Archive for April, 2014

The Alchemy of Erotic Love… forGuys: Chapter 1. Where Are We?

April 28, 2014

What do we think about sex and love? Why do we think about sex the way we do? Where do you start a book like this? The best place to startmight be from where we are, and then work both past and future. What is important is not what “we” think, but what you think, and why.

 

What we think about sex is unique to each of us, but generally ranges from “it’s better than masturbation” to “it’s the most wondrous experience in life.” What I found humorous in my research is there is no clinical or scientific definition of sex! We all assume everybody knows what it is and what we are talking about. The problem is we can only define it from our own experience and education. Then, our education depends on how we interpret the opinion of others based on our own unique experiences. And then, we have our point of view.

 

The first thing I would like to offer for your consideration is a clinical definition of sex. “Sex is the mental and/or physical stimulation of nerve endings, creating electro/chemical energy that may result in pleasurable involuntary muscle contractions in the genitalia and other sexual responses.” Sex is also a mechanism for transmitting love, and we’ll get to this later.

 

As we will see throughout the book, this definition opens a larger can of worms than it closes. I have observed involuntary muscle contractions ranging from a gentle fluttering or buzzing in the genitalia (accompanied by a sigh of relief) to something resembling a grand mal seizure. Further, science doesn’t know what the “nerve impulses” are or if they vary with the individual? The bottom line is what we know about sex is primarily the opinion of others (including me) that limits our perception and experiences. I have no idea how far you can go and all I want to do here is give you more options by taking your blinders off. You may experience more pleasure and have other results as well.

 

Generally speaking what I have learned from others is that sex is either about pleasure or procreation. A distinct effort is made to keep love outof the equation. I call this the “Pleasure/procreation paradigm.” A paradigm describes distinct concepts or thought patterns.

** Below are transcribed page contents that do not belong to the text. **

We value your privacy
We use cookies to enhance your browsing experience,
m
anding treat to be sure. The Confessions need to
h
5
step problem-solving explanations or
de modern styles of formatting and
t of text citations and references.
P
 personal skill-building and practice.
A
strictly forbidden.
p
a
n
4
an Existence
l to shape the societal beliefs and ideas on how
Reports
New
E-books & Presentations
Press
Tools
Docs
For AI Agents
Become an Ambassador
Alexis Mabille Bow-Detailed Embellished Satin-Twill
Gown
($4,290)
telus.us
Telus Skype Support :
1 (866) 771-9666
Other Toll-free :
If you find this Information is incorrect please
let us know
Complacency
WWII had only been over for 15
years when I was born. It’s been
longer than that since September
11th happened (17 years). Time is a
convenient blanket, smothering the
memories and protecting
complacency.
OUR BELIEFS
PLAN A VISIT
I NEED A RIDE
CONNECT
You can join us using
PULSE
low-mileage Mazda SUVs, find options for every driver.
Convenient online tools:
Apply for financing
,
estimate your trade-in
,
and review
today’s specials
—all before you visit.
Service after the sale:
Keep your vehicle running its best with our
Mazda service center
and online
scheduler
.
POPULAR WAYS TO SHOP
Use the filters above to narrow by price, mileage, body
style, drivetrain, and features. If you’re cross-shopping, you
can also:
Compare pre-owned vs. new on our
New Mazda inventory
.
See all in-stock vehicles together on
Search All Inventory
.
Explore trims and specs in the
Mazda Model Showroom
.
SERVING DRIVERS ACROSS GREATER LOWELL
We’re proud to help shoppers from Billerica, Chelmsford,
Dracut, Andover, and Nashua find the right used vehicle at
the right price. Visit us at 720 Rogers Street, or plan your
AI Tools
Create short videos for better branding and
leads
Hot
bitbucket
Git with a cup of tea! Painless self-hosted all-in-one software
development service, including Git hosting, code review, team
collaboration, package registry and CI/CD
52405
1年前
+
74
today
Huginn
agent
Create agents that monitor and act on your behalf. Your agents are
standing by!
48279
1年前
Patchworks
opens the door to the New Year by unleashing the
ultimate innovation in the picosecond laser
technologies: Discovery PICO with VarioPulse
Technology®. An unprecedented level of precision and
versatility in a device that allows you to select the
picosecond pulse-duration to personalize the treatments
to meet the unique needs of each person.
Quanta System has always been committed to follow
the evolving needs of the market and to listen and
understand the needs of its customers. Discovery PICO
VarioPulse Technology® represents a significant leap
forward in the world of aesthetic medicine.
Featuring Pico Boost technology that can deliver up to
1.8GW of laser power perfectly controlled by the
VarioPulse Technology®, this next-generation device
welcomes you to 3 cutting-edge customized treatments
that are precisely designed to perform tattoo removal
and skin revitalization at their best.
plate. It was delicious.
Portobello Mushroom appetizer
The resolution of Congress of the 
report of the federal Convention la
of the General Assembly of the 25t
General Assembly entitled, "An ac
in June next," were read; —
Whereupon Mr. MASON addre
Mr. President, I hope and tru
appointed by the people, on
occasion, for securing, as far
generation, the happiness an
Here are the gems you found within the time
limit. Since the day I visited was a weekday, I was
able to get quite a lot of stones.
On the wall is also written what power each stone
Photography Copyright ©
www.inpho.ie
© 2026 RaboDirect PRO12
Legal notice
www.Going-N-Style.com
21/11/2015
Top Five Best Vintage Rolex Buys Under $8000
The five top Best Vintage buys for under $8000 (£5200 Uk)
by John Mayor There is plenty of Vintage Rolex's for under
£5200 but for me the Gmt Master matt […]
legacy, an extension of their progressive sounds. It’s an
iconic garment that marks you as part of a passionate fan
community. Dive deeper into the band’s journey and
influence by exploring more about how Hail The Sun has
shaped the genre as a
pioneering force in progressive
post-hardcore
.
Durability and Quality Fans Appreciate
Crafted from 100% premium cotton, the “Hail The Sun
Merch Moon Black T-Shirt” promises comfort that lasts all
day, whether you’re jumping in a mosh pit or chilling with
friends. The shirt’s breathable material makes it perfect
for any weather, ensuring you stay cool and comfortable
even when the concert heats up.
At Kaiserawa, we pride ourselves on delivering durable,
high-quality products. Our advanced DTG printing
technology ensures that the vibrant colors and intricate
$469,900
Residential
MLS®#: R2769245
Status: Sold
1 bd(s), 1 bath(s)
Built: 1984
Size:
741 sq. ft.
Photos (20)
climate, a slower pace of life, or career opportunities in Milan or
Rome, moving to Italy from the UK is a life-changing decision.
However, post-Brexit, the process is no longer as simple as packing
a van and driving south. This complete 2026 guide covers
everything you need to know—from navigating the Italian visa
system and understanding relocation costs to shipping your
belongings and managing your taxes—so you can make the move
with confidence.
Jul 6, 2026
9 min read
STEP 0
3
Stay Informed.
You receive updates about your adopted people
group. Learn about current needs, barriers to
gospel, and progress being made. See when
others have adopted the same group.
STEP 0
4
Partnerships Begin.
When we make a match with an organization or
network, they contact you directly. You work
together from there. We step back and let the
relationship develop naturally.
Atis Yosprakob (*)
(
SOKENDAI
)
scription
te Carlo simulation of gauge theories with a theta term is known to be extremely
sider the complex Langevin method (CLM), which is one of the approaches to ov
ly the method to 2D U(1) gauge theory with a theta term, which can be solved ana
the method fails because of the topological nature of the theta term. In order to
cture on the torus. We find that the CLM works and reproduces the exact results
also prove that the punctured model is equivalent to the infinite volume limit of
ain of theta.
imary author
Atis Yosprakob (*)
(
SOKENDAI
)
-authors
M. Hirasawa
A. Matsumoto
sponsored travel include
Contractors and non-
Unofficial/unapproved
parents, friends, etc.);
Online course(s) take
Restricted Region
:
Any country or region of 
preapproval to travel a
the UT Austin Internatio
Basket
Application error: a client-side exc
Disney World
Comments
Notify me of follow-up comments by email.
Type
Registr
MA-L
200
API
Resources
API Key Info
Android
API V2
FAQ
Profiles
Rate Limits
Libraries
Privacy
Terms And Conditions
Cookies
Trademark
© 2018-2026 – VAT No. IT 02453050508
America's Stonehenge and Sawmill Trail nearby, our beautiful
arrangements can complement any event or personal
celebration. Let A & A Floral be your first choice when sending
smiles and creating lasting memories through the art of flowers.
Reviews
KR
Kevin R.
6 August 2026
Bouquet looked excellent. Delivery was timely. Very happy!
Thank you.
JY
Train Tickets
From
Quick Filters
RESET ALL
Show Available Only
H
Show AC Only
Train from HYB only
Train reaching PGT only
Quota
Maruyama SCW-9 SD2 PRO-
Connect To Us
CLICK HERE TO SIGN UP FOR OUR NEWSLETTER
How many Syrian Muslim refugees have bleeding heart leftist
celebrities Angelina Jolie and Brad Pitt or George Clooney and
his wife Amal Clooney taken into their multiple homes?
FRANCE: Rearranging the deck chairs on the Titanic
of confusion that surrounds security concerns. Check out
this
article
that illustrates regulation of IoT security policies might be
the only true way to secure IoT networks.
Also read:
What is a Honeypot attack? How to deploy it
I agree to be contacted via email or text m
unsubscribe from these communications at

Even with this definition, we each have our own perception of the concept. When it comes to sex, there are about 7.5 billion perceptions of sex, one for each of us, and each of us believes most of the rest of us holds the same perception, but if you don’t, you are a pervert. I don’t think you are a pervert. I think you hold a different perception of sex and love than I do. All I am offering you here is a different angle to look at your perception. As you will see in Chapter 7, our sexuality is simply based on how we view sex, and that is a function of many factors.

 

In1974, Robert C. Solomon noted, “It is one of the dangers of conceptual analysis that the philosophers choice of paradigms betrays a personal bias, but it is an exceptional danger of sexual conceptual analysis that one’s choice of paradigms also betrays one’s private fantasies and obsessions.”1 What Solomon did not recognize is the overall sexual paradigm under which we in Western civilization currently operate (for 5000 years+/-): pleasure and/or procreation. The paradigms to which he referred were but sub-sets of this one, which in and of itself is a political construct. What this political construct does is keep us focused on pleasure or procreation and keeps us from focusing on love. We will see that love may be different from what we imagine it to be and in the next chapter we will see it can change us in wondrous ways.
Maintenance of the paradigm may also be viewed as “the war between the sexes.” The primary strategy of war is “divide and conquer.” In this war, the tactics are the four “D’s:” deification, demonization, denigration, and dismissal. I’ve found a number of historic documents that blatantly show these mechanisms and will discuss them in detail later, along with more modern erroneous myths. The problem is even though we are not consciously aware of these myths and misinformation; they permeate our society. I’d never heard of the Myth of Lilith, yet for years limited myself to the missionary position.

 

Lilith was among the first to be demonized; later the Malleus Maleficarum demonized all women. The goal of deification is to put the opposite sex, or the sexual relationship out of reach as seen between Isis and Osiris. To some extent, even “motherhood” is deified. The extreme end of the sexual paradigm is for men to view women as either sacred brood cows or pleasure palaces: both ludicrous. A man’s love for woman will be the salvation of mankind, should they accept it and return it.

 

Around1250 CE, Vincent of Beauvais wrote the Speculum Maius (The Great Mirror), the Funk& Wagnalls Encyclopedia of the time. In there was a section consisting of 2734 chapters called the Speculum Doctrinale. Deep in one of those chapters is an admonishment for husbands not to love our wives too much. This seems to have stuck!

 

Dismissal can be more damaging than burning at the stake.“Pay her no mind. She’s just a woman.” (I detested Tool Time for this reason.) It would be easy to point out the vile put-downs, or denigration, of women today. But they are historic and will continue into the future. We can only change it in ourselves, and by boycotting those who persist in it. One damn good reason is backlash. Hell hath no fury like a woman scorned! Or, “Karma is a bitch!” A better reason is what we men (and women) can do for ourselves by violating the Speculum Doctrinale, and loving. Through love, we may transform into the divine human beings we can be.

 

Through the ages, the word “divine” became woo-speak. It simply means having the ability to see or find the unseen. It is more about accessing our intuition and being able to solve problems without knowing how we are doing it. Although that “ignorance” in my left-brain, sometimes ticks me off, it works.

 

My point of view (POV) came from a transcendent experience, following my then beloved glowing like a firefly, lighting the room.  I was in blackness. There appeared a point of shimmering light, I recognized as my essence.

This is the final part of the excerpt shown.